The Re-domiciliation Process
- Feasibility assessment – Verify that the laws of the company’s current jurisdiction permit outbound re-domiciliation and that Cyprus law permits inbound re-domiciliation of companies from that jurisdiction.
- Shareholder resolution – Obtain a special resolution of the company’s shareholders authorising the transfer of domicile to Cyprus.
- Prepare Cyprus constitutional documents – Draft a Memorandum and Articles of Association compliant with Cyprus Companies Law, Cap. 113.
- Application to the Cyprus Registrar – Submit the application for continuation together with:
- Certified copy of the certificate of incorporation from the country of origin.
- Certificate of Good Standing from the country of origin.
- Certified copy of the company’s current constitutional documents.
- Shareholders’ resolution authorising the re-domiciliation.
- New Memorandum and Articles of Association for the Cyprus entity.

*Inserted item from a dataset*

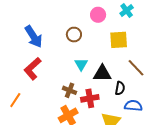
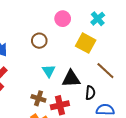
cyan cross: (127, 11) -> (98, 19), moved
yellow square: (119, 40) -> (86, 43), turned 36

- Form HE1 (statutory declaration of compliance) and Form HE2 (details of officers and registered office).
- Details of all directors, shareholders, and ultimate beneficial owners with KYC documentation.
- Registrar’s review – The Registrar examines the application and may request additional documents or information.
- Certificate of Continuation – Upon approval, the Registrar issues a Certificate of Continuation, confirming that the company is now registered as a Cyprus company.
- De-registration in the country of origin – Obtain confirmation of de-registration or removal from the register in the original jurisdiction.
Effect of Re-domiciliation
Upon registration in Cyprus, the re-domiciled company:
- Becomes a company governed by Cyprus Companies Law, Cap. 113.
- Retains its original incorporation date and continuous legal existence.
- Maintains all existing contracts, assets, liabilities, rights, and obligations.
- Is subject to all rights and obligations of a Cyprus-incorporated company, including tax registration, annual filing, and audit requirements.
- May apply for a Cyprus tax identification number and establish Cyprus tax residency.
Timeline
The re-domiciliation process typically takes 2 to 4 months from start to completion, depending on:
- The speed of obtaining the required approvals and documents from the jurisdiction of origin.
- The completeness of the application submitted to the Cyprus Registrar.
- The complexity of the company’s corporate structure and the volume of due diligence required.
Re-domiciliation Out of Cyprus
It is worth noting that Section 354C of the Companies Law also permits Cyprus-registered companies to re-domicile out of Cyprus to another jurisdiction that allows inbound continuation. This bidirectional flexibility enhances the attractiveness of Cyprus as a jurisdiction that respects the evolving needs of international businesses.